AI is often, “just an extension of software features that every vendor has been trying to add to provide more value,” says Mike Gualtieri, vice president and principal analyst for Forrester Research.
SMBs can start using AI for basic productivity functions with relative ease. But getting the most out of AI requires methodical data management.
“All organizations, regardless of size, can get some benefit from AI without having to do a whole lot of work with their data,” Schreiner says. “But to truly be transformative, you have to put in the hard work with your data and get it to a place where you can trust it.”
He adds that “a modern data strategy is thinking about data like a product and making sure that people have access to it, that it's good data that it can be relied upon.”
This is especially important for businesses seeking to use AI as a value-add for their products. Tools such as Amazon SageMaker make it easy to build, train and deploy machine learning models. However, those models will only be as trustworthy and as valuable as the data that fuels them.
DIVE DEEPER: Artificial intelligence tools are helping small businesses compete on a larger scale.

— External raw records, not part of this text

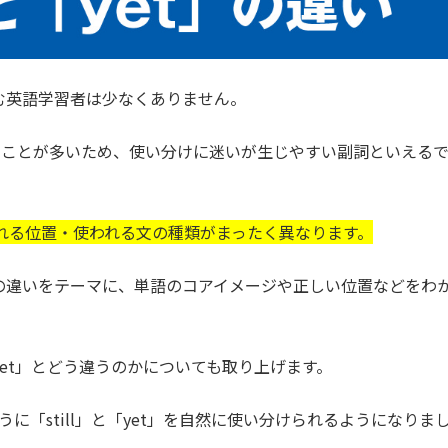
と悩む英語学習者は少なくありません。
ることが多いため、使い分けに迷いが生じやすい副詞といえる
れる位置・使われる文の種類がまったく異なります。
et」の違いをテーマに、単語のコアイメージや正しい位置などをわ
「yet」とどう違うのかについても取り上げます。
に「still」と「yet」を自然に使い分けられるようになりま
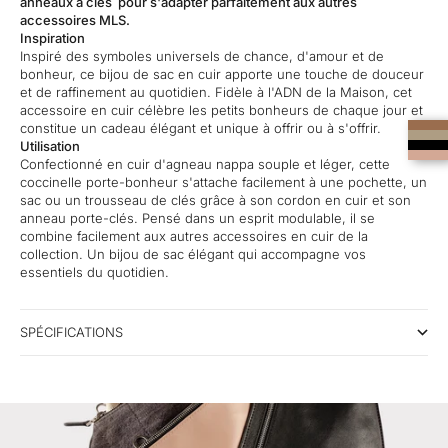
anneaux à clés pour s'adapter parfaitement aux autres
accessoires MLS.
Inspiration
Inspiré des symboles universels de chance, d'amour et de
bonheur, ce bijou de sac en cuir apporte une touche de douceur
et de raffinement au quotidien. Fidèle à l'ADN de la Maison, cet
accessoire en cuir célèbre les petits bonheurs de chaque jour et
constitue un cadeau élégant et unique à offrir ou à s'offrir.
Utilisation
Confectionné en cuir d'agneau nappa souple et léger, cette
coccinelle porte-bonheur s'attache facilement à une pochette, un
sac ou un trousseau de clés grâce à son cordon en cuir et son
anneau porte-clés. Pensé dans un esprit modulable, il se
combine facilement aux autres accessoires en cuir de la
collection.
Un bijou de sac élégant qui accompagne vos
essentiels du quotidien.
SPÉCIFICATIONS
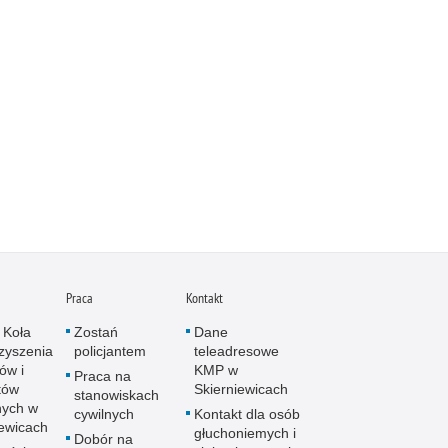
abianie znaków towarowych
yzienia przez psy
miki i sprostowania
cja inaczej
ania
ry i podpalenia
ie brudnych pieniędzy
a człowieka
anacje, zbeszczeszczania
ilaktyka
emoc domowa
Praca
Kontakt
moc w szkole
 Koła
Zostań
Dane
myt
zyszenia
policjantem
teleadresowe
ów i
KMP w
stępczość alkoholowa
Praca na
tów
Skierniewicach
stanowiskach
stępczość bankowa i kredytowa
nych w
cywilnych
Kontakt dla osób
stępczość cudzoziemców
iewicach
głuchoniemych i
Dobór na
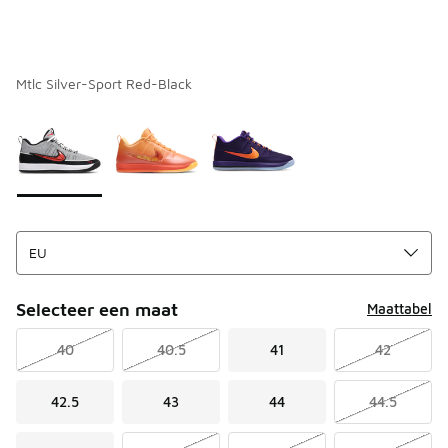
Mtlc Silver-Sport Red-Black
Pagina 1 van 1 met 1 tot 3 van 3 kleuren.
Kies een model
*
Selecteer een maat
Maattabel
40
40.5
41
42
42.5
43
44
44.5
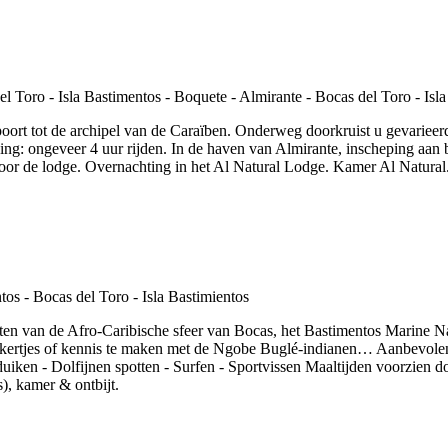
poort tot de archipel van de Caraïben. Onderweg doorkruist u gevariee
ng: ongeveer 4 uur rijden. In de haven van Almirante, inscheping aa
r de lodge. Overnachting in het Al Natural Lodge. Kamer Al Natural. I
ieten van de Afro-Caribische sfeer van Bocas, het Bastimentos Marine N
ikkertjes of kennis te maken met de Ngobe Buglé-indianen… Aanbevolen 
 duiken - Dolfijnen spotten - Surfen - Sportvissen Maaltijden voorzien
s), kamer & ontbijt.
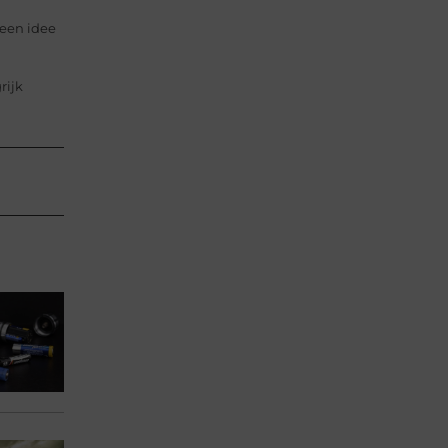
geen idee
rijk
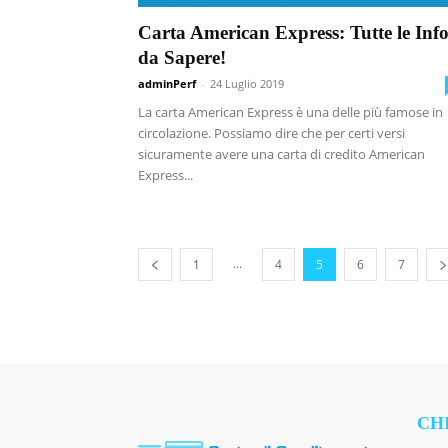
Carta American Express: Tutte le Inf
da Sapere!
adminPerf
-
24 Luglio 2019
La carta American Express è una delle più famose in
circolazione. Possiamo dire che per certi versi
sicuramente avere una carta di credito American
Express...
...
1
4
5
6
7
CH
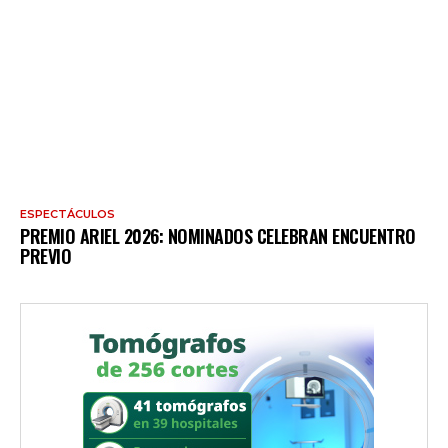
ESPECTÁCULOS
PREMIO ARIEL 2026: NOMINADOS CELEBRAN ENCUENTRO
PREVIO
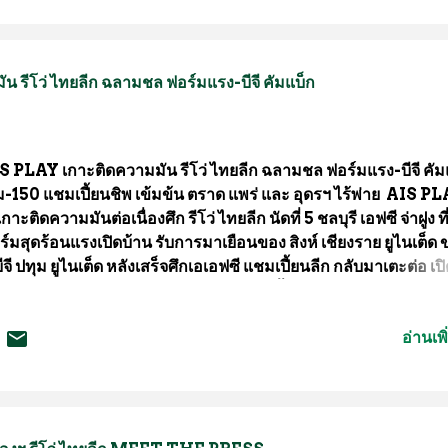
ชีพอย่างรายการ E-LEAGUE (อี-ลีก) ที่ทางแพลน บี มีเดีย (Plan 
dia) จัดการแข่งขัน 2 รายการ คือ ‘E-LEAGUE 2021’ (อี-ลีก 2
ะ ‘Knockout E-LEAGUE PES 2021 TOURNAMENT’ (น็อ
 รีโว่ ไทยลีก ฉลามชล ฟอร์มแรง-บีจี คัมแบ็ก
 อีลีก เปส 2021 ทัวร์นาเมนท์) ที่ประสบความสำเร็จสร้างปรากฏการ
ั้งแรกของการถ่ายทอดสดไปยังต่างแดน ด้วยภาษาของเจ้าของประ
ทั่วทวีปเอเชียและโลกออนไลน์ ทั้ง ญ...
S PLAY เกาะติดความมัน รีโว่ ไทยลีก ฉลามชล ฟอร์มแรง-บีจี คัม
็ม-150 แชมเปี้ยนชิพ เข้มข้น ตราด แพร่ และ อุดรฯ ไร้พ่าย AIS P
เกาะติดความมันต่อเนื่องศึก รีโว่ ไทยลีก นัดที่ 5 ชลบุรี เอฟซี จ่าฝูง ที
ร์มสุดร้อนแรงเปิดบ้าน รับการมาเยือนของ สิงห์ เชียงราย ยูไนเต็ด
 บีจี ปทุม ยูไนเต็ด หลังเสร็จศึกเอเอฟซี แชมเปี้ยนลีก กลับมาเตะต่อ เป
 ขอนแก่น ยูไนเต็ด ด้านศึกเอ็ม-150 แชมเปี้ยนชิพ ก็เข้มข้น ลุ้นตำแ
ฝูง ตราด แพร่ และ อุดรธานี ทำสถิติต่อเนื่องในนัดที่ 6 หลังผ่าน 5 นั
อ่านเพิ
กดคำว่าแพ้ไม่เป็น แฟนบอลรับชมได้ฟรี ผ่านทุกช่องทางของ AIS
AY ประเดิมด้วยศึกรีโว่ ไทยลีก “ฉลามชล” ชลบุรี เอฟซี ภายใต้กา
พของ สะสม พบประเสริฐ ที่ฟอร์มกำลังร้อนแรงสุด ๆ ล่าสุดบุกไปอัด
งอางผยอง” ขอนแก่น ยูไนเต็ด มา 7-0 ยึดตำแหน่งจ่าฝูง หลังเตะไป 
 2 นัด เสมอ 2 นัด ยังไม่แพ้ใคร ได้ 14 เสีย 5 ผลต่างบวก 9 มี 8 คะ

3. Lean On Managed Services for Noncore Functions
For some SMBs, IT is a necessary evil. For others, it’s central to the product. Either way, there will always be certain IT functions that are necessary but not core to what the business delivers to customers.
Schreiner recommends that SMBs and startups offload these functions to managed service providers. This includes third-party companies that can assist with cloud migration and management of specific cloud vendors.
“If they don't have folks who are already trained up in AWS, there is a learning curve,” Schreiner says. “But in the interim, instead of waiting for your team to be fully certified and ready to go, system integrators and partners can help with staff augmentation.”